Archive for June, 2008

The 2019 season is almost here and it’s time to discuss my attitude towards Regens in Master League. At this stage of a career the established players who populated the game at the beginning all start to retire. I’m thinking of the likes of Rooney, Torres, Gerrard, Kaka—all among the very best players that the game has to offer. Lots of PES players forbid themselves from having Regens or Classic players

My policy on Regens and Classic players is simple: I’m allowed to have them. Next-gen PES2008 and a certain Mr Elcherino apart, they’re not overpowered for me in ‘original’ PES and they never have been. I’m only an average PES player and the Regens don’t ruin my game—they enhance it. Part of the fun of playing an ML career indefinitely all year, as I do, is bearing witness to the comings and goings of the great players. When Rooney retires—as he will in the next few seasons—and returns as a 17-year-old, will he be as good or better than he was the first time around? In my experience, the Regens are usually better, because you get the opportunity to develop them from the start of their new career or soon afterwards. That’s if you can get them as soon as they regenerate, of course.

You have to keep a close eye on the Youth list to catch the Regens you want as soon as they regenerate. Otherwise an AI club will swoop in for them and you’ll end up having to pay a king’s ransom further down the line. But sometimes that’s okay. If I’ve got a large squad and I’m always playing big games, a raw 17-year-old won’t get many appearances. Often it’s more efficient to let a young player develop at another club for a few seasons before trying to get him. By this stage of an ML career, money is usually no object.

Thierry Henry was sitting in the Non-Affiliated list just waiting to be picked up. He’s 20 years old. Obviously he must have popped up as a Regen a few seasons ago and I somehow missed seeing him (which was very sloppy of me). The peculiar thing is that no AI club snapped him up, which is what usually happens to the great Regens. Never mind. I was happy to find him waiting for me to give him a home.

Another striker I picked up, albeit on a ‘proper’ transfer, was a 24-year-old Christian Vieri. This player was a semi-legend for me back in the halcyon days of PES5. He’s only young at the moment and looking good again. I offered his club Shevchenko+a few thousand points for him, and of course they took my offer. Shevchenko was disappointing for me. He always seemed rather lightweight on the ball, and he lacked his legendary pace. In a game where every great attacking player has got explosive pace, Shevchenko just seemed rather ordinary. Maybe next time, Andriy.

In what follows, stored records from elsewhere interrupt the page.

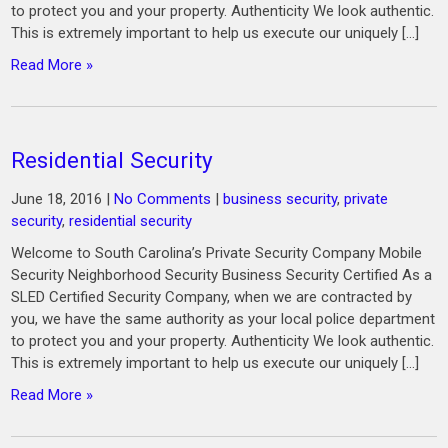
to protect you and your property. Authenticity We look authentic.
This is extremely important to help us execute our uniquely […]
Read More »
Residential Security
June 18, 2016
|
No Comments
|
business security
,
private
security
,
residential security
Welcome to South Carolina’s Private Security Company Mobile
Security Neighborhood Security Business Security Certified As a
SLED Certified Security Company, when we are contracted by
you, we have the same authority as your local police department
to protect you and your property. Authenticity We look authentic.
This is extremely important to help us execute our uniquely […]
Read More »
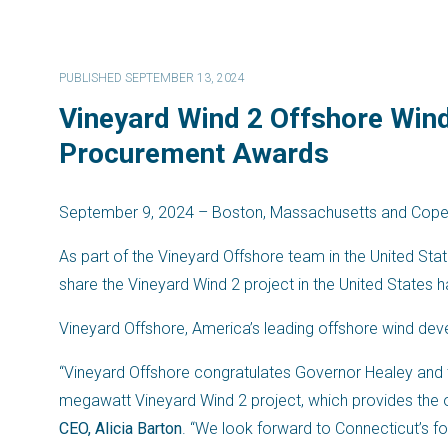
PUBLISHED SEPTEMBER 13, 2024
Vineyard Wind 2 Offshore Win
Procurement Awards
September 9, 2024 – Boston, Massachusetts and Cop
As part of the Vineyard Offshore team in the United St
share the Vineyard Wind 2 project in the United States 
Vineyard Offshore, America’s leading offshore wind de
“Vineyard Offshore congratulates Governor Healey an
megawatt Vineyard Wind 2 project, which provides the o
CEO, Alicia Barton
. “We look forward to Connecticut’s 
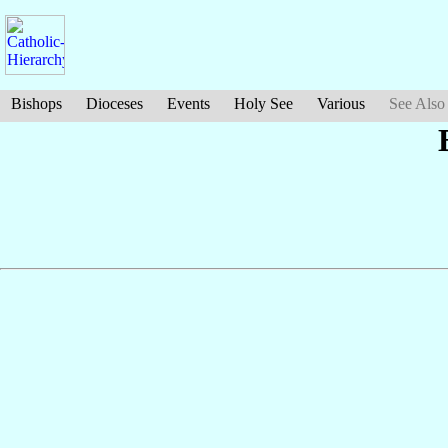
Bishops
Dioceses
Events
Holy See
Various
See Also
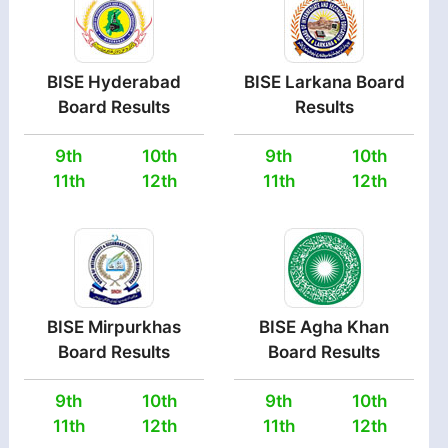
BISE Hyderabad
BISE Larkana Board
Board Results
Results
9th
10th
9th
10th
11th
12th
11th
12th
BISE Mirpurkhas
BISE Agha Khan
Board Results
Board Results
9th
10th
9th
10th
11th
12th
11th
12th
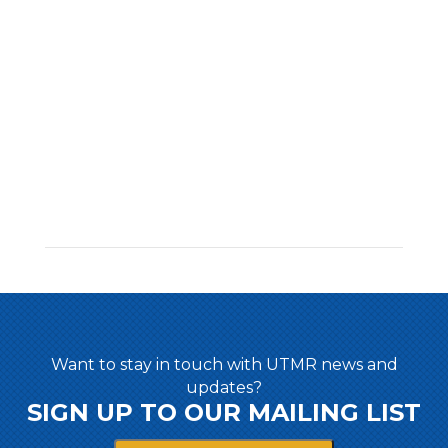
Want to stay in touch with UTMR news and
updates?
SIGN UP TO OUR MAILING LIST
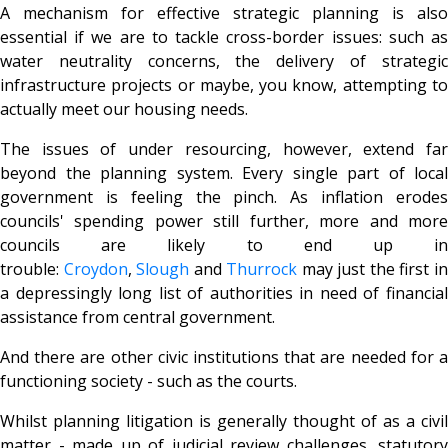
A mechanism for effective strategic planning is also
essential if we are to tackle cross-border issues: such as
water neutrality concerns, the delivery of strategic
infrastructure projects or maybe, you know, attempting to
actually meet our housing needs.
The issues of under resourcing, however, extend far
beyond the planning system. Every single part of local
government is feeling the pinch. As inflation erodes
councils' spending power still further, more and more
councils are likely to end up in
trouble:
Croydon
,
Slough
and
T
hurrock
may just the first i
a depressingly long list of authorities in need of financial
assistance from central government.
And there are other civic institutions that are needed for a
functioning society - such as the courts.
Whilst planning litigation is generally thought of as a civil
matter - made up of judicial review challenges, statutory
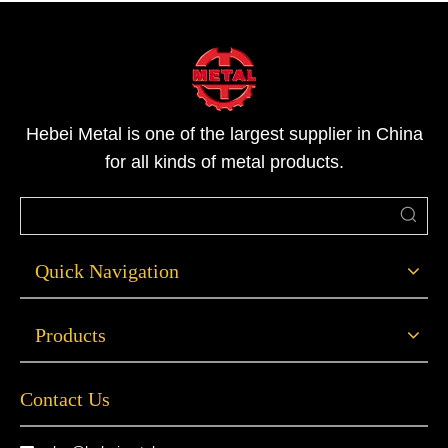
Hebei Metal is one of the largest supplier in China
for all kinds of metal products.
Quick Navigation
Products
Contact Us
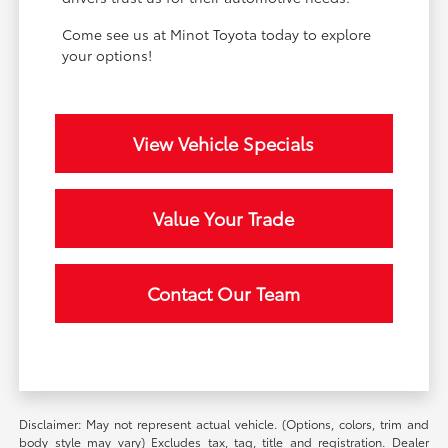
Come see us at Minot Toyota today to explore
your options!
View Vehicle Specials
Value Your Trade
Contact Our Team
Disclaimer: May not represent actual vehicle. (Options, colors, trim and
body style may vary) Excludes tax, tag, title and registration. Dealer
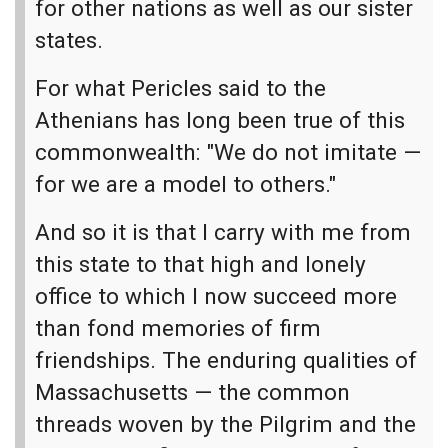
for other nations as well as our sister
states.
For what Pericles said to the
Athenians has long been true of this
commonwealth: "We do not imitate —
for we are a model to others."
And so it is that I carry with me from
this state to that high and lonely
office to which I now succeed more
than fond memories of firm
friendships. The enduring qualities of
Massachusetts — the common
threads woven by the Pilgrim and the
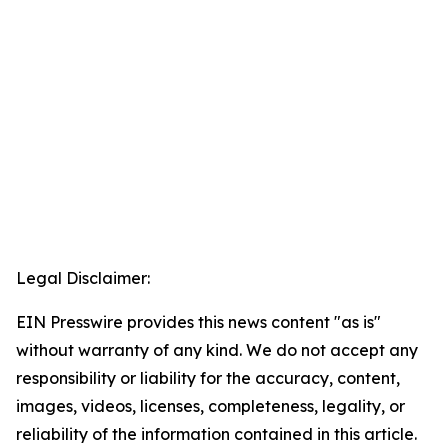
Legal Disclaimer:
EIN Presswire provides this news content "as is"
without warranty of any kind. We do not accept any
responsibility or liability for the accuracy, content,
images, videos, licenses, completeness, legality, or
reliability of the information contained in this article.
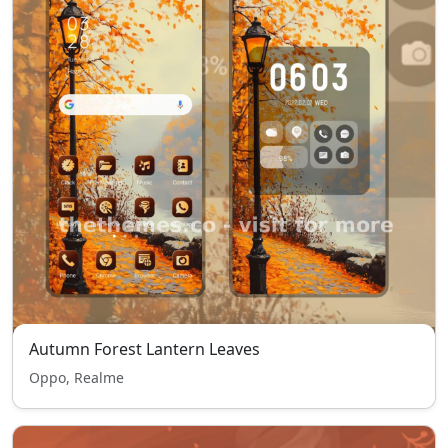
Autumn Forest Lantern Leaves
Oppo, Realme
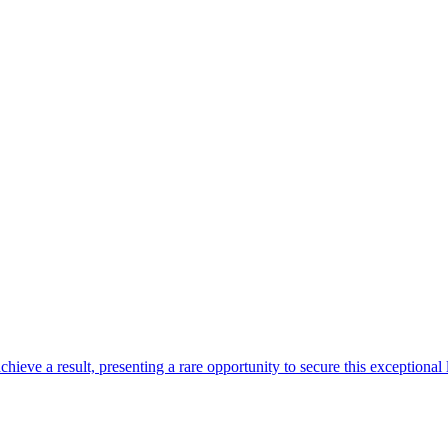
ve a result, presenting a rare opportunity to secure this exceptional lif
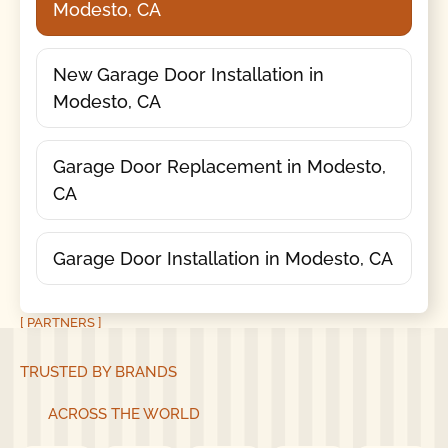
Modesto, CA
New Garage Door Installation in
Modesto, CA
Garage Door Replacement in Modesto,
CA
Garage Door Installation in Modesto, CA
[ PARTNERS ]
TRUSTED BY BRANDS
ACROSS THE WORLD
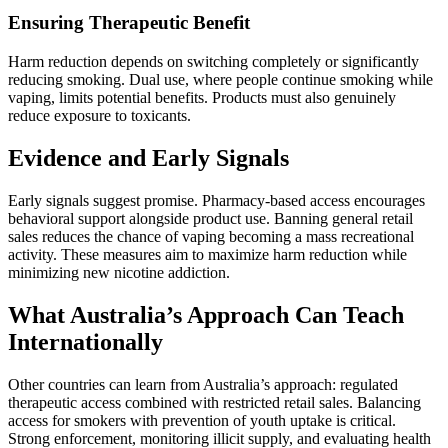
Ensuring Therapeutic Benefit
Harm reduction depends on switching completely or significantly
reducing smoking. Dual use, where people continue smoking while
vaping, limits potential benefits. Products must also genuinely
reduce exposure to toxicants.
Evidence and Early Signals
Early signals suggest promise. Pharmacy-based access encourages
behavioral support alongside product use. Banning general retail
sales reduces the chance of vaping becoming a mass recreational
activity. These measures aim to maximize harm reduction while
minimizing new nicotine addiction.
What Australia’s Approach Can Teach
Internationally
Other countries can learn from Australia’s approach: regulated
therapeutic access combined with restricted retail sales. Balancing
access for smokers with prevention of youth uptake is critical.
Strong enforcement, monitoring illicit supply, and evaluating health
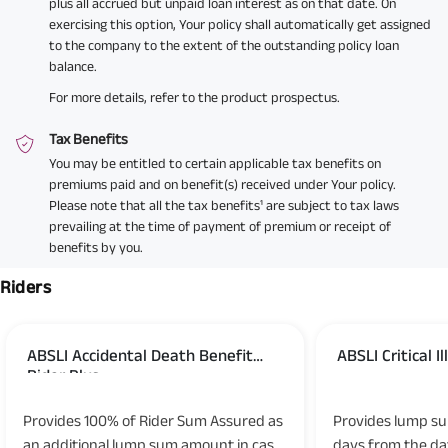
plus all accrued but unpaid loan interest as on that date. On
exercising this option, Your policy shall automatically get assigned
to the company to the extent of the outstanding policy loan
balance.
For more details, refer to the product prospectus.
Tax Benefits
You may be entitled to certain applicable tax benefits on
premiums paid and on benefit(s) received under Your policy.
Please note that all the tax benefits¹ are subject to tax laws
prevailing at the time of payment of premium or receipt of
benefits by you.
Riders
ABSLI Accidental Death Benefit
ABSLI Critical I
Rider Plus
UIN: 109B023V02
UIN: 109B019V03
Provides 100% of Rider Sum Assured as
Provides lump su
an additional lump sum amount in case
days from the dat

Back in the Non-Affiliated list (I do flit around among these lists during a transfer period) I found a quality centre-back called Runzal, and added him to my squad. Last season I just felt I was conceding too easily too often. I still don’t know what is at greater fault, my carelessness or the more open, attacking play of PES2008. It’s probably a mix of both, but a top-quality extra CB won’t hurt.

Back in the Youth list proper, I couldn’t see any legends reborn. So I located and got a couple of solid old PES names—Chivu and Caracciolo. Chivu will be a good replacment for Roberto Carlos at LB when the latter eventually ages and declines, as he will inevitably do at some stage. Caracciolo was a great striker for me on next-gen PES2008—yes, yes, yes, everyone is a great striker on the shallow next-gen PES2008, but I’m curious to see how the big man performs here in a classic PES. These two are both 17, so their opportunities in the coming few seasons will be limited. I will try to play them whenever I feel I can get away with it, though.

Regarding my First XI, it’s time to make a long-overdue decision. Kim Cyun Hi has to go and sit on the bench, at least for now. He’s been a very good striker but, for me, hardly the prodigious talent that other PES players have found him to be. I suppose it comes down to differing play-styles as well as a certain random element within individual Master League careers. I’m sure Kim will be an excellent stand-in striker when called upon, as he often will be.

Schwarz therefore returns to his natural role in the centre of my strikeforce. Thinking back across all the PES years, I’ve always played with a big man in the middle of my front three. The last few seasons with Kim Cyun Hi in that position have been exceptions. So I’m going back to my roots.

Del Piero has now got too good to be left out of the First XI. He’s 24 right now in my Master League, and a true phenomenon. Leaving him out of my First XI now would be a crime against Pro Evolution Soccer. He’s not a natural CF but he’s always played superbly there when required. I’ll pick him in place of Andy Cole, who also drops to the bench.

Giggs is irreplaceable out there on the left. I’ve always regarded Stoichkov in PES3 as the best left-sided striker I’ve ever played with in PES, but Giggs could take that crown. It’ll be another few seasons before I can be sure, but the boy is a real wonder.

Back in the centre of defence, Couto has been good but not great. Runzal, my new CB, is statistically worse than Couto, but I want to develop Runzal, so in he comes.

I had to release some players. I had no further need for Larsson, Jong-a-Pin, and Laurito. This leaves my squad at a very healthy 28 players. I think this is the optimum number necessary for what will be a very ambitious season 2019.

In 2019 I want to win the Treble, and last the whole league season unbeaten, and concede less than 20 goals. We’ll see how all of that goes…

Comments 10 Comments »

The end of season 2018 saw me 9 points clear at the top of the table with three games to go. My goal difference was a lot better than Valencia’s, the second-placed team. So even if I lost all three games (which would never happen anyway, not even to me, an average sort of PES player) the title was guaranteed to be mine regardless. As expected, I won the next game—game 28—and Valenica could only draw. And that was that. I’d won the League. Hoo-rah…

It’s only my third or fourth Championship (I think), so I’d be entitled to feel very happy with it. And I do feel very happy with it. Really I do. But… the whole season has felt like a bit of an anti-climax. I was knocked out of the Division 1 Cup in the first round, ending my hopes for a Treble. That was disappointing, but I had the chance of a great consolation prize: to finish the season unbeaten in the league. That gave me hope of securing something remarkable from this season, but the run came to an end recently with defeat at the hands of the division’s bottom club. So I can’t quite shake a feeling of ‘could’ve done better’. I suppose I’ll just have to rectify matters in season 2019…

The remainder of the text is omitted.